#### Supplied data:

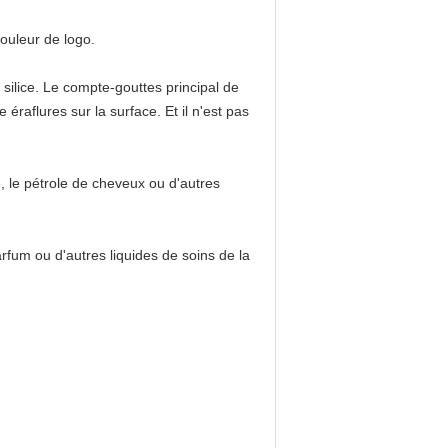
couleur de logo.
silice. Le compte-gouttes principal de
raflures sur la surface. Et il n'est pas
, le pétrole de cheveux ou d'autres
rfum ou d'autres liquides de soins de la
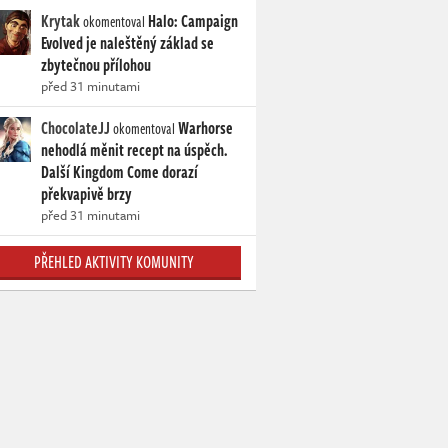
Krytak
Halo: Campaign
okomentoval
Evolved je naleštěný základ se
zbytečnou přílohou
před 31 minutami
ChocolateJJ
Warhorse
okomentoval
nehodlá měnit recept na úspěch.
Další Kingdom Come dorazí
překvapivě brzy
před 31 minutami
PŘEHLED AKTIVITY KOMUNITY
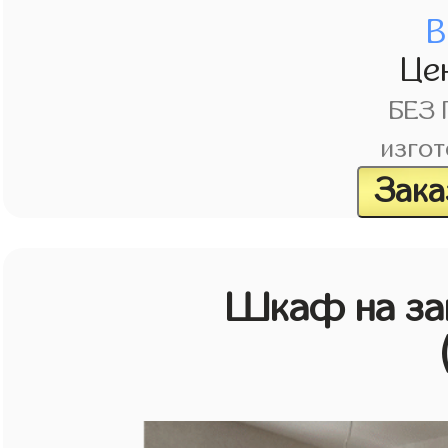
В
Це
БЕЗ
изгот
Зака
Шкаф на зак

---

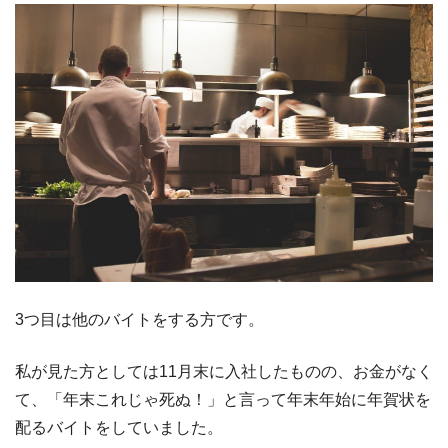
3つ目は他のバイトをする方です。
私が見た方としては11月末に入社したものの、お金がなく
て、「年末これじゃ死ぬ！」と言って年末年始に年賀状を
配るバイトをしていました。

--

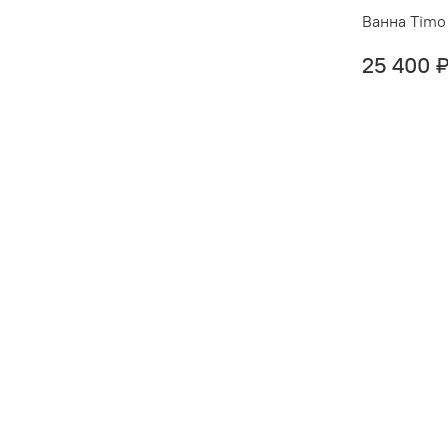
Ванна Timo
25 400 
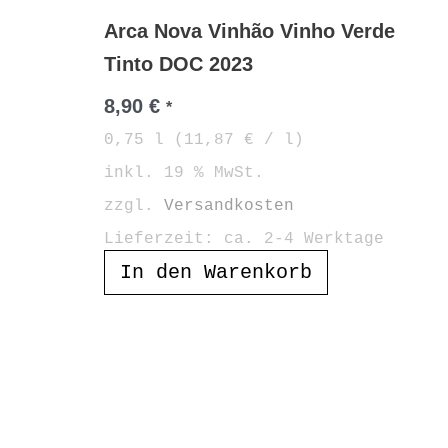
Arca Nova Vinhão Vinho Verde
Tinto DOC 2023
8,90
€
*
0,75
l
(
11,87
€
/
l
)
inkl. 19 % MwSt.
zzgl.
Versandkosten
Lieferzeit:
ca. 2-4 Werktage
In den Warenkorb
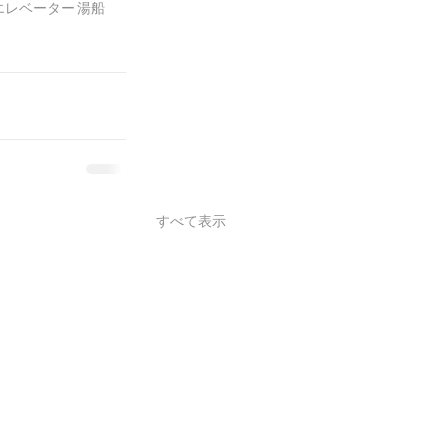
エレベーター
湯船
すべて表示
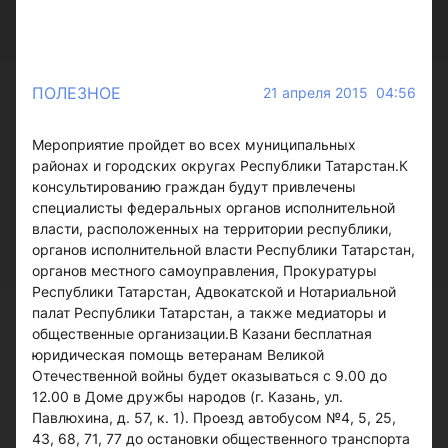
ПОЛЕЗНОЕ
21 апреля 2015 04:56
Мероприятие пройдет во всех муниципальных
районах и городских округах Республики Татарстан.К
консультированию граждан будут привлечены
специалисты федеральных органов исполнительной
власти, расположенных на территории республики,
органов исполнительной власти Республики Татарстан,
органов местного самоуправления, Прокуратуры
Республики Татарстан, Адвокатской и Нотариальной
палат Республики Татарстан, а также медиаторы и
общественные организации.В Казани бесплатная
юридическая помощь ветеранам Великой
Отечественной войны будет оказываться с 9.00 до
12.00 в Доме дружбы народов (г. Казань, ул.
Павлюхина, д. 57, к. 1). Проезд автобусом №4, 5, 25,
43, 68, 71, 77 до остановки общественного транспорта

#### Problem details:
Give exactly the lines above that run from the line with "couleur de logo." to the line with "Шкаф на зак", both included, leaving every picture out.

#### Exercise answer:
couleur de logo.
silice. Le compte-gouttes principal de
raflures sur la surface. Et il n'est pas
, le pétrole de cheveux ou d'autres
rfum ou d'autres liquides de soins de la
Krytak
Halo: Campaign
okomentoval
Evolved je naleštěný základ se
zbytečnou přílohou
před 31 minutami
ChocolateJJ
Warhorse
okomentoval
nehodlá měnit recept na úspěch.
Další Kingdom Come dorazí
překvapivě brzy
před 31 minutami
PŘEHLED AKTIVITY KOMUNITY
В
Це
БЕЗ
изгот
Зака
Шкаф на зак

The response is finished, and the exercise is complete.